Outro argumento pertinente que pode ser colocado diante deste disparate do MEC é o da traumática transição entre etapas que seria agravada a partir desta alteração na BNCC, porque o Ensino Fundamental ficaria muito mais destoante em comparação a Educação Infantil onde a brincadeira é a protagonista para o letramento, das interações entre as pessoas, a estrutura escolar e entre as crianças. No Ensino Fundamental essa base totalmente alterada, o ensino se volta para a apropriação da língua escrita, o brincar fica em segundo plano. Desta forma observa-se uma falta de diálogo entre os dois primeiros níveis da Educação Básica no Brasil. Esse rompimento nas etapas da Educação Básica não deveria existir visto que elas devem ser articuladas e de forma contínua, ou seja, não deve ser marcada de forma drástica. O cuidar e educar fazem parte de toda a Educação Básica desta forma esses dois princípios que devem ser considerados em todas as etapas. A relação das crianças com o espaço físico no sentido de pertencimento do lugar, as interações entre os pares e professores de forma mais solidárias e menos individual na apropriação do conhecimento, uma maior integração entre o brincar e o letramento nas práticas pedagógicas no Ensino Fundamental aproximaria esta escola da cultura infantil. Diante desses fatos conclui-se que o aceleramento do processo de alfabetização dificultaria significamente a retomada ou a construção desse diálogo entre essas duas etapas o que traria mais sofrimento a essas crianças.
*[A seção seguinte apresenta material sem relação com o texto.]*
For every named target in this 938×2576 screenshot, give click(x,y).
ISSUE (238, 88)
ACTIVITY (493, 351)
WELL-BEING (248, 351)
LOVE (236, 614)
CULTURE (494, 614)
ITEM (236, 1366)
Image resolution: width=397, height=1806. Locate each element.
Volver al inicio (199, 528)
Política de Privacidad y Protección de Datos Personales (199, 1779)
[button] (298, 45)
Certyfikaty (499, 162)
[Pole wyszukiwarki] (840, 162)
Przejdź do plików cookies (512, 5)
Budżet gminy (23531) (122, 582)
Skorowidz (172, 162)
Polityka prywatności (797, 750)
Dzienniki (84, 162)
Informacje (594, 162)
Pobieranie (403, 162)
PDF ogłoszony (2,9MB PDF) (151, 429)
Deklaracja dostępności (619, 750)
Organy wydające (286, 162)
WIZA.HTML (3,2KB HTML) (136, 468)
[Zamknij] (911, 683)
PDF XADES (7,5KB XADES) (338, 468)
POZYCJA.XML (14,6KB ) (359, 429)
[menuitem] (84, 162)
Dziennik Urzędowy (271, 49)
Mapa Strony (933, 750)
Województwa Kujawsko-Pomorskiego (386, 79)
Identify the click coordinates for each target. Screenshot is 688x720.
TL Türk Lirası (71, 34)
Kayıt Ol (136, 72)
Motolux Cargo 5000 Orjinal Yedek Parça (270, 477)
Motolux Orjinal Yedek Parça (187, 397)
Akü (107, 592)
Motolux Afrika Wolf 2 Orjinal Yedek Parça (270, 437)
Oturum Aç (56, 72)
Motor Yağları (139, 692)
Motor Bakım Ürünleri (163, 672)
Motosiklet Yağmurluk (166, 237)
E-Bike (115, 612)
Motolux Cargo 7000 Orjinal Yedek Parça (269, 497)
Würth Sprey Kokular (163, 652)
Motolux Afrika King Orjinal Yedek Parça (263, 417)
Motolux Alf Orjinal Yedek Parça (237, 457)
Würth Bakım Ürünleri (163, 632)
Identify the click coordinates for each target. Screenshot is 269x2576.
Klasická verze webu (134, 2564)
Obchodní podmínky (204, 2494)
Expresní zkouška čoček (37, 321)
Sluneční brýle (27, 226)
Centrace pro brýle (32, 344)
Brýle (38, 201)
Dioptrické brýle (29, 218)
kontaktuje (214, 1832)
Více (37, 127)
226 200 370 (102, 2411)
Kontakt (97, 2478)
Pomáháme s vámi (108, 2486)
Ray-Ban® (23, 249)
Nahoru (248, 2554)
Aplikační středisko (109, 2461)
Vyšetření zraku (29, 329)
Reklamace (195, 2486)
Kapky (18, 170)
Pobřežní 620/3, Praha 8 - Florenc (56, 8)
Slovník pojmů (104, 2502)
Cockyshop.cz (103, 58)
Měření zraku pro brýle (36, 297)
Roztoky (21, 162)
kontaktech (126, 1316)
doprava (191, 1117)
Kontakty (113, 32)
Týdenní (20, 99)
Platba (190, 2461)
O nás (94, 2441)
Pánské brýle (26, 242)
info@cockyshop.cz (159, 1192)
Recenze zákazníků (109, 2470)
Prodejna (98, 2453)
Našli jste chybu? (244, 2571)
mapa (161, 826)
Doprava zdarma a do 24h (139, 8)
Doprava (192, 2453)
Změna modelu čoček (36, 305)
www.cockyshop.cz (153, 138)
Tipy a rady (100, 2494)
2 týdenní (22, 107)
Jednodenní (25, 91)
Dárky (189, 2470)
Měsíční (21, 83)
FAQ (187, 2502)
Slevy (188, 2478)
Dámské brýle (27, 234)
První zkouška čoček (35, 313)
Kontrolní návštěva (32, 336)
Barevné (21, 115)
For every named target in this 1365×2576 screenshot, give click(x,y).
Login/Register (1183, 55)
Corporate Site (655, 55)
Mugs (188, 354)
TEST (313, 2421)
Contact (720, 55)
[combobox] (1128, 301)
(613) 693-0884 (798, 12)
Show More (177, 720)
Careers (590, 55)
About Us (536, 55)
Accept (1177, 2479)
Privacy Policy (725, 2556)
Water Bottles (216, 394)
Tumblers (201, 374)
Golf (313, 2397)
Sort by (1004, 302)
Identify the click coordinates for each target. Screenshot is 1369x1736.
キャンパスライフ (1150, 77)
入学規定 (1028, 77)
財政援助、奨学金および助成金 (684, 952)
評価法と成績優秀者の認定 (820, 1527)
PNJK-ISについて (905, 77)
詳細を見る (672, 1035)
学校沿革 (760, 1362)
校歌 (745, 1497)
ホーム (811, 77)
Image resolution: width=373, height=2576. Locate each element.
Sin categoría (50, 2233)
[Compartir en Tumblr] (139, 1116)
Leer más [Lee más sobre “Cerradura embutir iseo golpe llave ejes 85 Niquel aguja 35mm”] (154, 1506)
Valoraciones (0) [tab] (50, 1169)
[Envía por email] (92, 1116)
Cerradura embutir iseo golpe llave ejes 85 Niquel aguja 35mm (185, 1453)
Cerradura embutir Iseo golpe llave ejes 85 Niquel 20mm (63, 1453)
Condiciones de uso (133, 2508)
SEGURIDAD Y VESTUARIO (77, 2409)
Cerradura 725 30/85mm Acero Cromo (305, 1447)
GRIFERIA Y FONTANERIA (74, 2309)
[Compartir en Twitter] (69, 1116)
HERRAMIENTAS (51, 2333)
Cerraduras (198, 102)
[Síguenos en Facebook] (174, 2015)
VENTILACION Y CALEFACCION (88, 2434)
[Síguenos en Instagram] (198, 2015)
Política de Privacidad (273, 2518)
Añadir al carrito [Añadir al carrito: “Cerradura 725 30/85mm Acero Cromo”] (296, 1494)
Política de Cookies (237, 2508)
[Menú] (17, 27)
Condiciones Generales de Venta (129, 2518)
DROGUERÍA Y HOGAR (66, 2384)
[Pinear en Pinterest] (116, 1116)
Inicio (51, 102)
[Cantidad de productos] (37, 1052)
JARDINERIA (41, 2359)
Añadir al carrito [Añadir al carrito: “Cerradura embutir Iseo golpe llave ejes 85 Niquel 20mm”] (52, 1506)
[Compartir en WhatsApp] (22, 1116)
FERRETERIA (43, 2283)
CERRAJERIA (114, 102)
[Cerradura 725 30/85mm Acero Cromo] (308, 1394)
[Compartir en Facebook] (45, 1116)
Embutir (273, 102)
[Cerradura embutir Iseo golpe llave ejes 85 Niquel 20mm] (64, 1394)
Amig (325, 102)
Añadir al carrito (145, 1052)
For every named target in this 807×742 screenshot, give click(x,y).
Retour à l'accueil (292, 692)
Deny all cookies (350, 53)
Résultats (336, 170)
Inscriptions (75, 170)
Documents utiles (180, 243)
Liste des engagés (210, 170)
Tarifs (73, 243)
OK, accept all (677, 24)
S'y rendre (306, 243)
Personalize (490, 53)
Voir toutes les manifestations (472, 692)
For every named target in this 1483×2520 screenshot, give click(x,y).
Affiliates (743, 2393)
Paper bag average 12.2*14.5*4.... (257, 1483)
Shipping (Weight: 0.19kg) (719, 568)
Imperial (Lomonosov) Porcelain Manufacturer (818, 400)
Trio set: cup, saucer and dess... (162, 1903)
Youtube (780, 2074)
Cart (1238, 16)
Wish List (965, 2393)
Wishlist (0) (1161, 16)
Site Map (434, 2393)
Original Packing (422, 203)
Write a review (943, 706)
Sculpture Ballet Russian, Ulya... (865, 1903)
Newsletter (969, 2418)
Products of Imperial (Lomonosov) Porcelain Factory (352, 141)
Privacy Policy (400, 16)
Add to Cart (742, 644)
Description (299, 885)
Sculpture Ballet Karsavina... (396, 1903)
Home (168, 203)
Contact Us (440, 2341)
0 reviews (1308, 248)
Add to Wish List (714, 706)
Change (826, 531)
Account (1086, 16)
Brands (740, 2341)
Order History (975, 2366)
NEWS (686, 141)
Em um sentido mais crítico ao acelerar a alfabetização o Ministério da Educação atende às demandas neoliberais que priorizam os testes e os resultados trazendo uma lógica empresarial para a educação, fato que justifica o desejo do MEC por essa alteração e o aproxima dos princípios do Movimento Escola sem Partido, a BNCC que deveria ser sinônimo de qualidade na educação expulsa as imprevisibilidades do chão da escola.
A instituição contribui para o mercado, adianta o retorno financeiro ao país e deixa clara a dependência entre o estado e o mercado. Desta forma a avaliação, a prestação de contas e a responsabilização tem prioridade diante da equidade de oportunidade, justiça social, questões de raça, classe, deficiência e sexualidade. O que afasta mais os sujeitos das escolas aumentando os índices de evasão escolar.